El mandatario estadounidense afirmó que el control atómico representa el "99 por ciento" de las negociaciones que se inician en Pakistán. Además, advirtió que el Estrecho de Ormuz será reabierto "con o sin cooperación" de Teherán.

El presidente de Estados Unidos, Donald Trump, fijó este viernes las prioridades estratégicas de su administración ante el inicio de las conversaciones diplomáticas con Irán.

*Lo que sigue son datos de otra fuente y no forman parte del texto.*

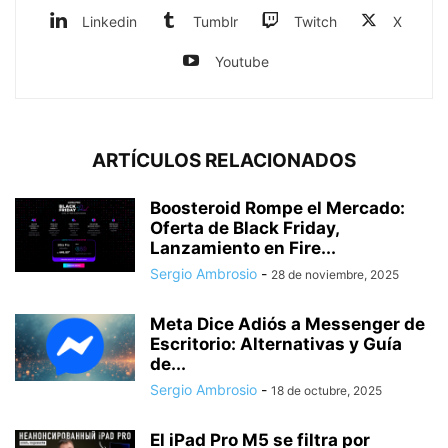
Linkedin
Tumblr
Twitch
X
Youtube
ARTÍCULOS RELACIONADOS
Boosteroid Rompe el Mercado:
Oferta de Black Friday,
Lanzamiento en Fire...
Sergio Ambrosio
-
28 de noviembre, 2025
Meta Dice Adiós a Messenger de
Escritorio: Alternativas y Guía
de...
Sergio Ambrosio
-
18 de octubre, 2025
El iPad Pro M5 se filtra por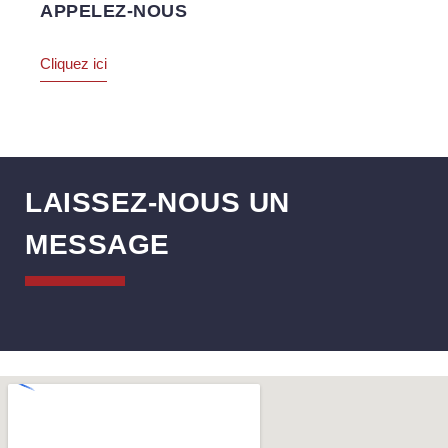
APPELEZ-NOUS
Cliquez ici
LAISSEZ-NOUS UN
MESSAGE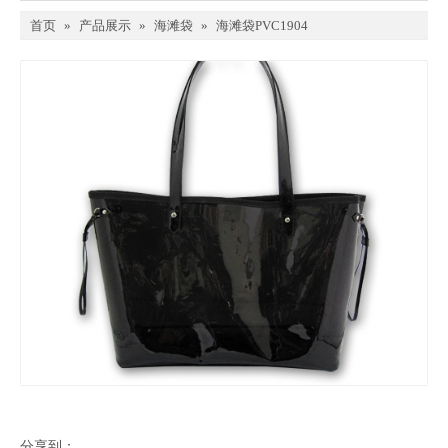
首页
»
产品展示
»
海滩袋
»
海滩袋PVC1904
分享到：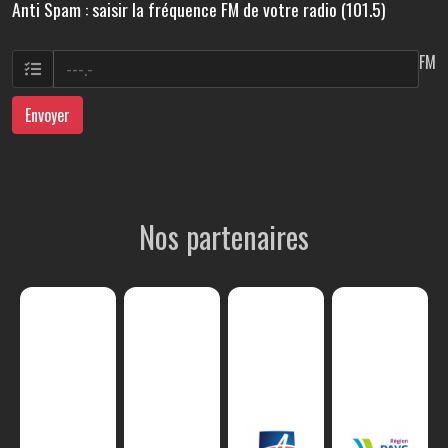
Anti Spam : saisir la fréquence FM de votre radio (101.5)
FM
Envoyer
Nos partenaires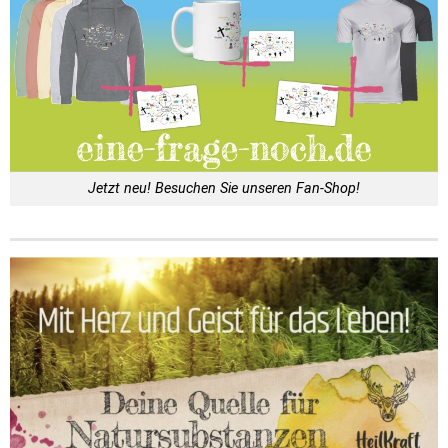
Jetzt neu! Besuchen Sie unseren Fan-Shop!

En declaraciones realizadas en la Base Andrews, el jefe de Estado subrayó que el objetivo central de su comitiva es garantizar que la República Islámica no acceda a armamento nuclear, calificando este punto como el eje absoluto del posible acuerdo.
Respecto al bloqueo que Irán mantiene sobre el estrecho de Ormuz, una vía marítima vital para el comercio petrolero mundial, Trump se mostró optimista pero firme.
Aseguró que el canal se reabrirá "automáticamente" y "bastante pronto", sugiriendo que Estados Unidos posee los medios para garantizar el libre tránsito independientemente de la voluntad de las autoridades iraníes. "Si no avanza rápido, podremos resolverlo de una forma u otra", enfatizó el mandatario.
En vísperas de que el vicepresidente JD Vance encabece este sábado la delegación en territorio pakistaní, Trump mantuvo un discurso ambivalente entre la diplomacia y la fuerza.
Por un lado, expresó sus dudas sobre la veracidad de los compromisos de Teherán respecto al enriquecimiento de uranio. Por otro, advirtió que los buques de guerra estadounidenses ya están siendo abastecidos con "la mejor munición", listos para intervenir en caso de que la vía del diálogo no arroje resultados positivos en las próximas 24 horas.